I thought of the brothers in the story of Mr. Fox, cutting the villain to pieces. It came to me, standing on my balcony, that with their inclination to violence, my family would need a lot less provocation to turn on Locke. As Edir’s song drifted through the air, I realized that Locke might teach me lessons, but he wasn’t going to like what I did once I learned them.

“You promised—” he began, but I cut him off.

“Not a marriage of a year and a day, either,” I said. “I want you to love me until you die.”

He blinked. “Don’t you mean until you die? Because you’re sure to.”

I shook my head. “You’re going to live forever. If you love me, I will become a part of your story. I will live on in that.”

He looked at me in a way he’d never done before, as though evaluating me all over again. Then he nodded. “We will marry,” he said, holding up his hand. “On three conditions. The first is that you will tell no one about us until the coronation of Prince Dain.”

That seemed like a small thing, the waiting.

“And during that time, you must not renounce me, no matter what I say or do.”

I know the nature of faerie bargains. I should have heard this as the warning that it was. Instead, I was only glad that two of his conditions seemed simple enough to fulfill. “What else?”

Be bold, be bold, but not too bold, lest that your heart’s blood should run cold.

“Only this,” Locke said. “Remember, we don’t love the way that you do.”

I know that I should have been a better sister, that I should have given you some warning, but some part of you must understand.

All I had to do was keep my mouth shut and put up with anything he did, until Prince Dain’s coronation. Then he had to tell you the truth. Then he would be with me forever.

And love me until he died.

So you see, I am sorry. I really am. I didn’t think he could win your heart. If it makes you feel any better, it was agony to watch you with him, to see you laughing as the three of us sat on the blanket at the palace school, your hand in his. I was anguished seeing your blushes and shining eyes. Jealousy wasn’t a spice to me then. It was the whole meal and I was gagging it down.

But I am not our mother and I am not going to make her mistakes. I won’t turn back. I know what I want. I want Locke. I’m not afraid of his secrets.

And you’re going to forgive me. You have to. You’re my sister, my twin. You’ve got to understand. If I just explain it right, I know you’re going to understand.

And I am going to keep standing here and practicing it in the mirror until you stop looking at me that way when I finish.

Continue reading for a sneak peek of Holly Black’s The Wicked King.

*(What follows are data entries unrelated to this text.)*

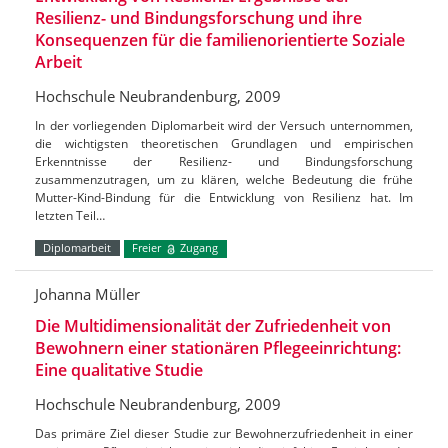
Resilienz- und Bindungsforschung und ihre
Konsequenzen für die familienorientierte Soziale
Arbeit
Hochschule Neubrandenburg, 2009
In der vorliegenden Diplomarbeit wird der Versuch unternommen,
die wichtigsten theoretischen Grundlagen und empirischen
Erkenntnisse der Resilienz- und Bindungsforschung
zusammenzutragen, um zu klären, welche Bedeutung die frühe
Mutter-Kind-Bindung für die Entwicklung von Resilienz hat. Im
letzten Teil…
Diplomarbeit
Freier
Zugang
Johanna Müller
Die Multidimensionalität der Zufriedenheit von
Bewohnern einer stationären Pflegeeinrichtung:
Eine qualitative Studie
Hochschule Neubrandenburg, 2009
Das primäre Ziel dieser Studie zur Bewohnerzufriedenheit in einer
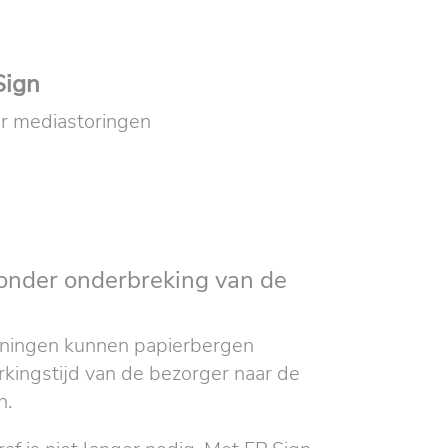
Sign
er mediastoringen
onder onderbreking van de
eningen kunnen papierbergen
kingstijd van de bezorger naar de
n.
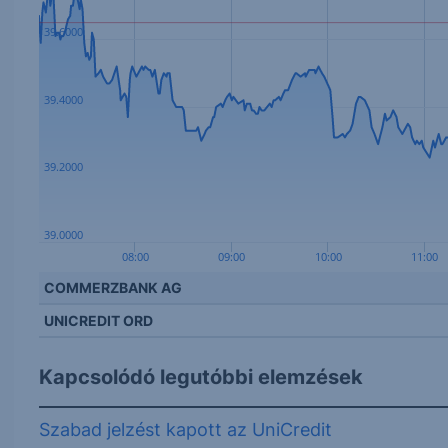
39.6000
39.4000
39.2000
39.0000
08:00
09:00
10:00
11:00
COMMERZBANK AG
UNICREDIT ORD
Kapcsolódó legutóbbi elemzések
Szabad jelzést kapott az UniCredit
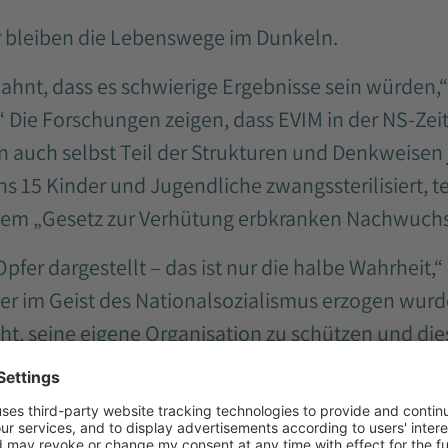
er bleiben die Lebenswege im Dunkeln.
ahnt, dass es schwierige Ergebnisse sein würden,
.“ Die Forschungen zeigen, dass EVIM in der NS-Zei
n auch selbst Teil der Strukturen und Denkweisen 
s 15 Kinder und Jugendliche zwangssterilisiert, t
m „Gesetz zur Verhütung erbkranken Nachwuchs
pfer dargestellt – das ist nur die halbe Wahrheit,“
er im Geist des Nationalsozialismus erzogen wurd
ht, seine eigene Organisation zu schützen und d
ert.“
g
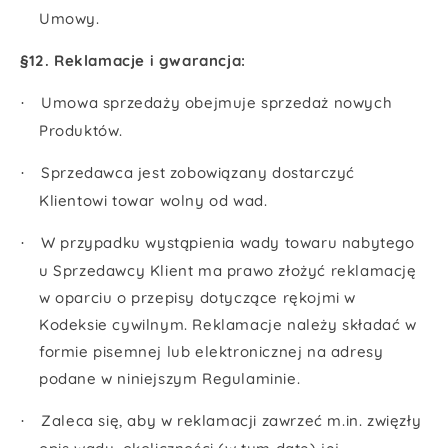
Umowy.
§12. Reklamacje i gwarancja:
Umowa sprzedaży obejmuje sprzedaż nowych
·
Produktów.
Sprzedawca jest zobowiązany dostarczyć
·
Klientowi towar wolny od wad.
W przypadku wystąpienia wady towaru nabytego
·
u Sprzedawcy Klient ma prawo złożyć reklamację
w oparciu o przepisy dotyczące rękojmi w
Kodeksie cywilnym. Reklamacje należy składać w
formie pisemnej lub elektronicznej na adresy
podane w niniejszym Regulaminie.
Zaleca się, aby w reklamacji zawrzeć m.in. zwięzły
·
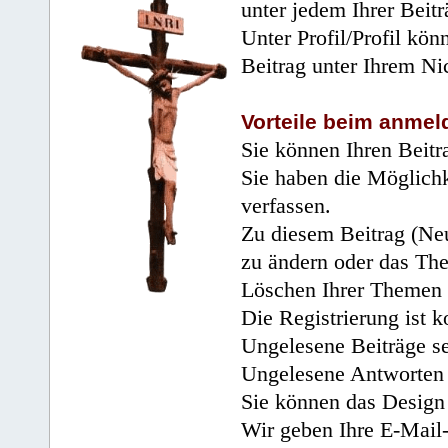
unter jedem Ihrer Beitr
Unter Profil/Profil kön
Beitrag unter Ihrem Ni
Vorteile beim anmel
Sie können Ihren Beitr
Sie haben die Möglichk
verfassen.
Zu diesem Beitrag (Neu
zu ändern oder das Th
Löschen Ihrer Themen 
Die Registrierung ist k
Ungelesene Beiträge se
Ungelesene Antworten 
Sie können das Design 
Wir geben Ihre E-Mail-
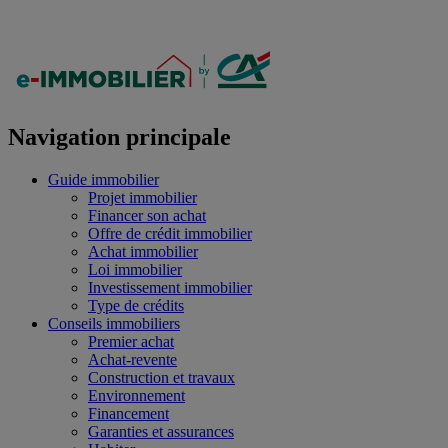
Navigation principale
Guide immobilier
Projet immobilier
Financer son achat
Offre de crédit immobilier
Achat immobilier
Loi immobilier
Investissement immobilier
Type de crédits
Conseils immobiliers
Premier achat
Achat-revente
Construction et travaux
Environnement
Financement
Garanties et assurances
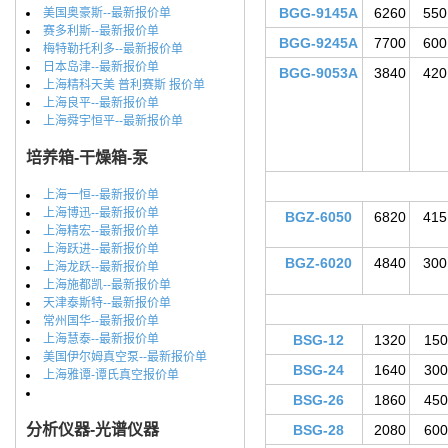
BGG-9145A
6260
550
美国奥豪斯--最新报价单
赛多利斯--最新报价单
BGG-9245A
7700
600
梅特勒托利多--最新报价单
日本岛津--最新报价单
BGG-9053A
3840
420
上海精科天美 普利赛斯 报价单
上海良平--最新报价单
上海舜宇恒平--最新报价单
培养箱-干燥箱-泵
上海一恒--最新报价单
上海博迅--最新报价单
BGZ-6050
6820
415
上海精宏--最新报价单
上海跃进--最新报价单
BGZ-6020
4840
300
上海龙跃--最新报价单
上海施都凯--最新报价单
天津泰斯特--最新报价单
常州国华--最新报价单
上海慧泰--最新报价单
BSG-12
1320
150
美国伊尔姆真空泵--最新报价单
BSG-24
1640
300
上海雅谭-谭氏真空报价单
BSG-26
1860
450
分析仪器-光谱仪器
BSG-28
2080
600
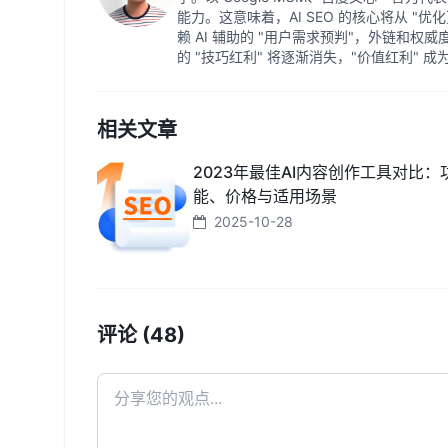
能力。这意味着，AI SEO 的核心将从 "优
赖 AI 辅助的 "用户需求预判"，外链和权
的 "技巧红利" 将逐渐消失，"价值红利" 
相关文章
2023年最佳AI内容创作工具对比：
能、价格与适用场景
2025-10-28
评论 (48)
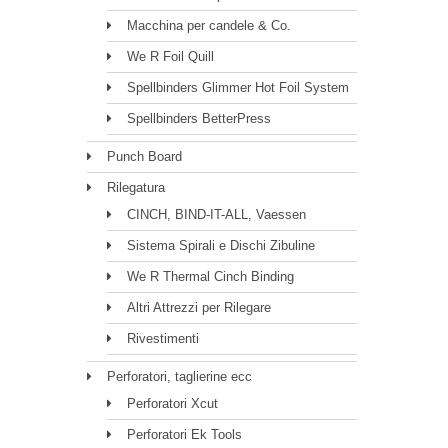
Macchina per candele & Co.
We R Foil Quill
Spellbinders Glimmer Hot Foil System
Spellbinders BetterPress
Punch Board
Rilegatura
CINCH, BIND-IT-ALL, Vaessen
Sistema Spirali e Dischi Zibuline
We R Thermal Cinch Binding
Altri Attrezzi per Rilegare
Rivestimenti
Perforatori, taglierine ecc
Perforatori Xcut
Perforatori Ek Tools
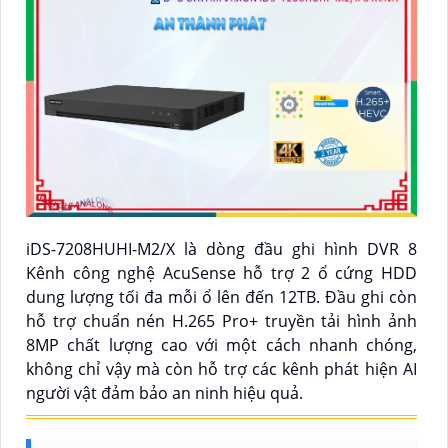
iDS-7208HUHI-M2/X là dòng đầu ghi hình DVR 8
Kênh công nghệ AcuSense hỗ trợ 2 ổ cứng HDD
dung lượng tối đa mỗi ổ lên đến 12TB. Đầu ghi còn
hỗ trợ chuẩn nén H.265 Pro+ truyền tải hình ảnh
8MP chất lượng cao với một cách nhanh chóng,
không chỉ vậy mà còn hỗ trợ các kênh phát hiện AI
người vật đảm bảo an ninh hiệu quả.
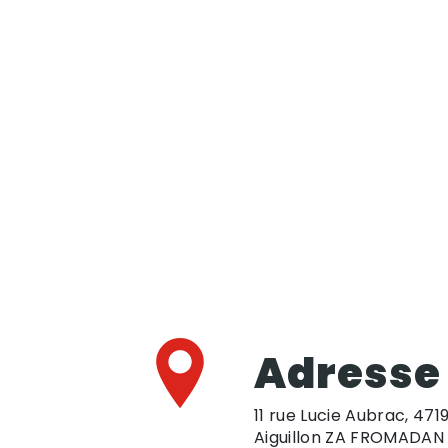
Adresse
11 rue Lucie Aubrac, 471
Aiguillon ZA FROMADAN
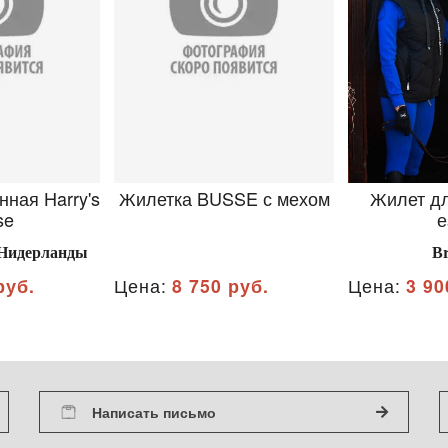
нная Harry's
Жилетка BUSSE с мехом
Жилет д
se
е
, Нидерланды
B
руб.
Цена:
8 750 руб.
Цена:
3 90
Написать письмо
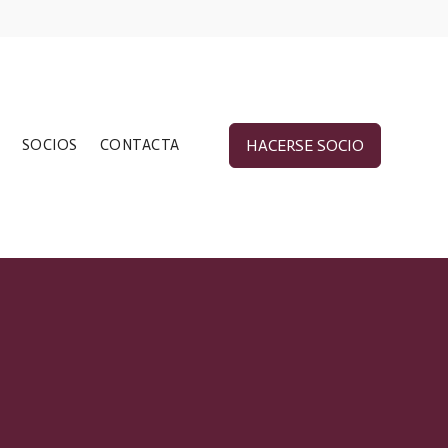
SOCIOS
CONTACTA
HACERSE SOCIO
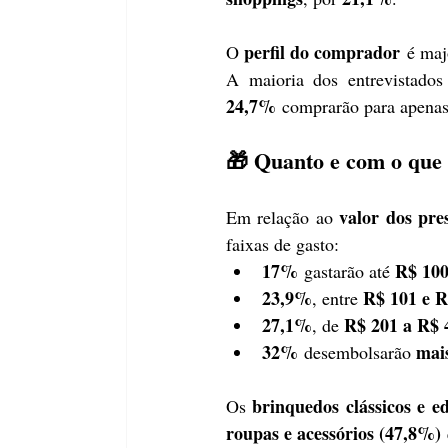
perfil do comprador
O 
 é maj
A maioria dos entrevistados
24,7%
 comprarão para apena
🎁 Quanto e com o que o
valor dos pre
Em relação ao 
faixas de gasto:
17%
R$ 10
 gastarão até 
23,9%
R$ 101 e R
, entre 
27,1%
R$ 201 a R$ 
, de 
32%
mai
 desembolsarão 
brinquedos clássicos e e
Os 
roupas e acessórios (47,8%)
 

The new High King of Faerie lounges on his throne, his crown resting at an insouciant angle, his long, villainously scarlet cloak pinned at his shoulders and sweeping the floor. An earring shines from the peak of one pointed ear. Heavy rings glitter along his knuckles. His most ostentatious decoration, however, is his soft, sullen mouth.

It makes him look every bit the jerk that he is.

I stand to one side of him, in the honored position of seneschal. I am supposed to be High King Cardan’s most trusted advisor, and so I play that part, rather than my real role—the hand behind the throne, with the power to compel him to obey should he try to cross me.

Scanning the crowd, I look for a spy from the Court of Shadows. They intercepted a communication from the Tower of Forgetting, where Cardan’s brother is jailed, and are bringing it to me instead of to its intended recipient.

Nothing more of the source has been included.